§ Task to complete
Please output all of the entries exactly and omit any images they hold.
◇ ◇ ◇ ◇ ◇ ◇ ◇
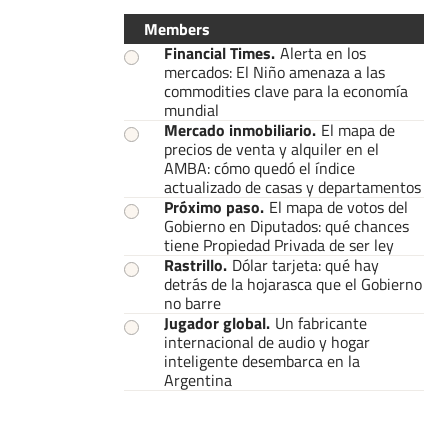
Members
Financial Times
.
Alerta en los
mercados: El Niño amenaza a las
commodities clave para la economía
mundial
Mercado inmobiliario
.
El mapa de
precios de venta y alquiler en el
AMBA: cómo quedó el índice
actualizado de casas y departamentos
Próximo paso
.
El mapa de votos del
Gobierno en Diputados: qué chances
tiene Propiedad Privada de ser ley
Rastrillo
.
Dólar tarjeta: qué hay
detrás de la hojarasca que el Gobierno
no barre
Jugador global
.
Un fabricante
internacional de audio y hogar
inteligente desembarca en la
Argentina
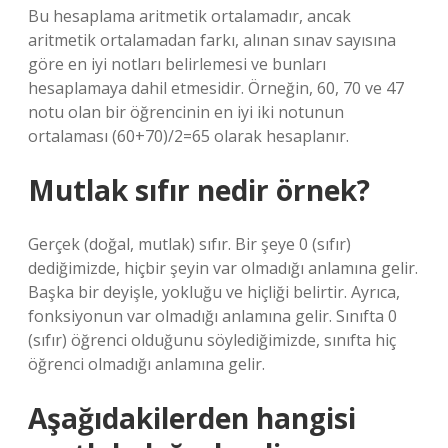
Bu hesaplama aritmetik ortalamadır, ancak
aritmetik ortalamadan farkı, alınan sınav sayısına
göre en iyi notları belirlemesi ve bunları
hesaplamaya dahil etmesidir. Örneğin, 60, 70 ve 47
notu olan bir öğrencinin en iyi iki notunun
ortalaması (60+70)/2=65 olarak hesaplanır.
Mutlak sıfır nedir örnek?
Gerçek (doğal, mutlak) sıfır. Bir şeye 0 (sıfır)
dediğimizde, hiçbir şeyin var olmadığı anlamına gelir.
Başka bir deyişle, yokluğu ve hiçliği belirtir. Ayrıca,
fonksiyonun var olmadığı anlamına gelir. Sınıfta 0
(sıfır) öğrenci olduğunu söylediğimizde, sınıfta hiç
öğrenci olmadığı anlamına gelir.
Aşağıdakilerden hangisi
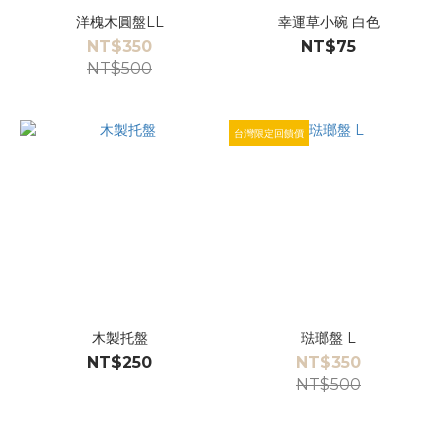
洋槐木圓盤LL
幸運草小碗 白色
NT$350
NT$75
NT$500
台灣限定回饋價
木製托盤
琺瑯盤 L
NT$250
NT$350
NT$500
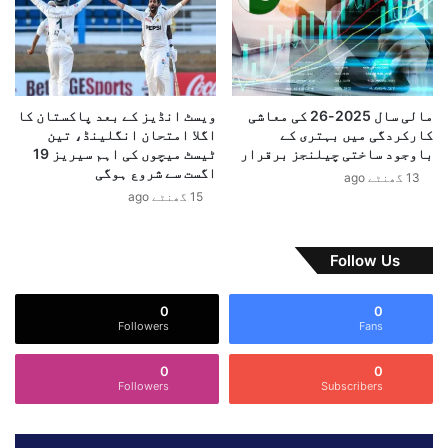
ا
م
غزہ کی پٹی میں ہو یا مغربی کنارے میں۔
ی
ف
ر
و
ا
ن
ن
ک
ی
ا
مالی سال 2025-26 کی معاشی
ویسٹ انڈیز کے بعد پاکستان کا
و
ل
کارکردگی میں بہتری کے
اگلا امتحان انگلینڈ، تین
ز
باوجود ساختی چیلنجز برقرار
ٹیسٹ میچوں کی اہم سیریز 19
ا
اگست سے شروع ہوگی
13 گھنٹے ago
ر
15 گھنٹے ago
ت
خ
ا
Follow Us
ر
ج
0
0
ہ
Followers
Fans
0
0
Followers
Subscribers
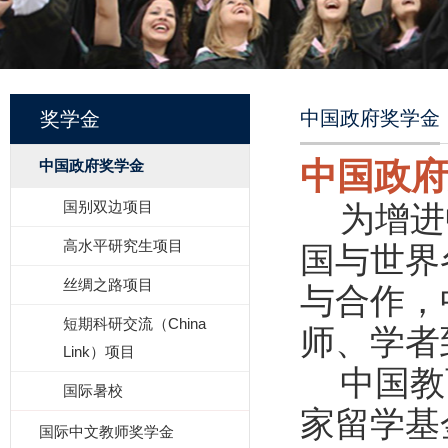
中国政府奖学金
奖学金
中国政府
中国政府奖学金
国别双边项目
为增进中
高水平研究生项目
国与世界
丝绸之路项目
与合作，
短期科研交流（China
师、学者
Link）项目
中国教育
国际暑校
家留学基
国际中文教师奖学金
◇ ◇ ◇ ◇ ◇ ◇ ◇
§ The completed task
Members
Financial Times
.
Alerta en los
mercados: El Niño amenaza a las
commodities clave para la economía
mundial
Mercado inmobiliario
.
El mapa de
precios de venta y alquiler en el
AMBA: cómo quedó el índice
actualizado de casas y departamentos
Próximo paso
.
El mapa de votos del
Gobierno en Diputados: qué chances
tiene Propiedad Privada de ser ley
Rastrillo
.
Dólar tarjeta: qué hay
detrás de la hojarasca que el Gobierno
no barre
Jugador global
.
Un fabricante
internacional de audio y hogar
inteligente desembarca en la
Argentina
Bu hesaplama aritmetik ortalamadır, ancak
aritmetik ortalamadan farkı, alınan sınav sayısına
göre en iyi notları belirlemesi ve bunları
hesaplamaya dahil etmesidir. Örneğin, 60, 70 ve 47
notu olan bir öğrencinin en iyi iki notunun
ortalaması (60+70)/2=65 olarak hesaplanır.
Mutlak sıfır nedir örnek?
Gerçek (doğal, mutlak) sıfır. Bir şeye 0 (sıfır)
dediğimizde, hiçbir şeyin var olmadığı anlamına gelir.
Başka bir deyişle, yokluğu ve hiçliği belirtir. Ayrıca,
fonksiyonun var olmadığı anlamına gelir. Sınıfta 0
(sıfır) öğrenci olduğunu söylediğimizde, sınıfta hiç
öğrenci olmadığı anlamına gelir.
Aşağıdakilerden hangisi
洋槐木圓盤LL
幸運草小碗 白色
NT$350
NT$75
NT$500
台灣限定回饋價
木製托盤
琺瑯盤 L
NT$250
NT$350
NT$500
ا
م
غزہ کی پٹی میں ہو یا مغربی کنارے میں۔
ی
ف
ر
و
ا
ن
ن
ک
ی
ا
مالی سال 2025-26 کی معاشی
ویسٹ انڈیز کے بعد پاکستان کا
و
ل
کارکردگی میں بہتری کے
اگلا امتحان انگلینڈ، تین
ز
باوجود ساختی چیلنجز برقرار
ٹیسٹ میچوں کی اہم سیریز 19
ا
اگست سے شروع ہوگی
13 گھنٹے ago
ر
15 گھنٹے ago
ت
خ
ا
Follow Us
ر
ج
0
0
ہ
Followers
Fans
0
0
Followers
Subscribers
中国政府奖学金
奖学金
中国政府
中国政府奖学金
国别双边项目
为增进中
高水平研究生项目
国与世界
丝绸之路项目
与合作，
短期科研交流（China
师、学者
Link）项目
中国教育
国际暑校
家留学基
国际中文教师奖学金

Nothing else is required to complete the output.